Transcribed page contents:
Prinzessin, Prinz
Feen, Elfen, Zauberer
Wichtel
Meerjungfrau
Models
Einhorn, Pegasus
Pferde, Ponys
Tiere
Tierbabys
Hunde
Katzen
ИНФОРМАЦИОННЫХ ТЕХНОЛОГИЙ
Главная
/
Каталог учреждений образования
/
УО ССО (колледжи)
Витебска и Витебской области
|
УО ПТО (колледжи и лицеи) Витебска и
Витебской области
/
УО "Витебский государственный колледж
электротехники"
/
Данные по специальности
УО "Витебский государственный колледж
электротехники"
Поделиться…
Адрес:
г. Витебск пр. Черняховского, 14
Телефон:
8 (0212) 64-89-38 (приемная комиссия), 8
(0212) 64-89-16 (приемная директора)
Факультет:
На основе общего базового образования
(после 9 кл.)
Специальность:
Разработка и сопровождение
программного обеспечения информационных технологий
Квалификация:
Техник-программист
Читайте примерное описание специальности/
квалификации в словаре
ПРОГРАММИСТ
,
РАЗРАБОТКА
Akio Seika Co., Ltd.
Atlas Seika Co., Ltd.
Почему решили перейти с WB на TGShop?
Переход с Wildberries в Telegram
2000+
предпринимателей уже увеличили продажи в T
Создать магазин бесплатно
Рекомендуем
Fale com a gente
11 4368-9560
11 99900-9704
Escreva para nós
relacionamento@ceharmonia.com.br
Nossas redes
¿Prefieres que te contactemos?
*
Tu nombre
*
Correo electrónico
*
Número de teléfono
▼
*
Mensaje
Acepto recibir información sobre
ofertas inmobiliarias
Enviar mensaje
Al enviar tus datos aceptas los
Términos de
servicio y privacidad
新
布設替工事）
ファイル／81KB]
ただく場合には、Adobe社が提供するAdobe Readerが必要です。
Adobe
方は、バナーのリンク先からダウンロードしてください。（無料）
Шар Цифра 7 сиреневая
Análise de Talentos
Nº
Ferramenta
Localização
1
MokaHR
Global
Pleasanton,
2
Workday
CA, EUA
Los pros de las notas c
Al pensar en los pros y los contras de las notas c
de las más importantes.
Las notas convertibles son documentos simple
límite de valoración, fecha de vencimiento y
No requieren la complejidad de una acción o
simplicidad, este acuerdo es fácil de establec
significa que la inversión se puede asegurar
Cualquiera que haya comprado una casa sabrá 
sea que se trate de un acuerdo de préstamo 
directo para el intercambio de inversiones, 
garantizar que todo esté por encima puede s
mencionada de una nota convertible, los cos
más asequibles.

*WHAT THE TASK REQUIRES*
All entries shown above should be duplicated without a single difference.

*EXERCISE ANSWER*
Prinzessin, Prinz
Feen, Elfen, Zauberer
Wichtel
Meerjungfrau
Models
Einhorn, Pegasus
Pferde, Ponys
Tiere
Tierbabys
Hunde
Katzen
ИНФОРМАЦИОННЫХ ТЕХНОЛОГИЙ
Главная
/
Каталог учреждений образования
/
УО ССО (колледжи)
Витебска и Витебской области
|
УО ПТО (колледжи и лицеи) Витебска и
Витебской области
/
УО "Витебский государственный колледж
электротехники"
/
Данные по специальности
УО "Витебский государственный колледж
электротехники"
Поделиться…
Адрес:
г. Витебск пр. Черняховского, 14
Телефон:
8 (0212) 64-89-38 (приемная комиссия), 8
(0212) 64-89-16 (приемная директора)
Факультет:
На основе общего базового образования
(после 9 кл.)
Специальность:
Разработка и сопровождение
программного обеспечения информационных технологий
Квалификация:
Техник-программист
Читайте примерное описание специальности/
квалификации в словаре
ПРОГРАММИСТ
,
РАЗРАБОТКА
Akio Seika Co., Ltd.
Atlas Seika Co., Ltd.
Почему решили перейти с WB на TGShop?
Переход с Wildberries в Telegram
2000+
предпринимателей уже увеличили продажи в T
Создать магазин бесплатно
Рекомендуем
Fale com a gente
11 4368-9560
11 99900-9704
Escreva para nós
relacionamento@ceharmonia.com.br
Nossas redes
¿Prefieres que te contactemos?
*
Tu nombre
*
Correo electrónico
*
Número de teléfono
▼
*
Mensaje
Acepto recibir información sobre
ofertas inmobiliarias
Enviar mensaje
Al enviar tus datos aceptas los
Términos de
servicio y privacidad
新
布設替工事）
ファイル／81KB]
ただく場合には、Adobe社が提供するAdobe Readerが必要です。
Adobe
方は、バナーのリンク先からダウンロードしてください。（無料）
Шар Цифра 7 сиреневая
Análise de Talentos
Nº
Ferramenta
Localização
1
MokaHR
Global
Pleasanton,
2
Workday
CA, EUA
Los pros de las notas c
Al pensar en los pros y los contras de las notas c
de las más importantes.
Las notas convertibles son documentos simple
límite de valoración, fecha de vencimiento y
No requieren la complejidad de una acción o
simplicidad, este acuerdo es fácil de establec
significa que la inversión se puede asegurar
Cualquiera que haya comprado una casa sabrá 
sea que se trate de un acuerdo de préstamo 
directo para el intercambio de inversiones, 
garantizar que todo esté por encima puede s
mencionada de una nota convertible, los cos
más asequibles.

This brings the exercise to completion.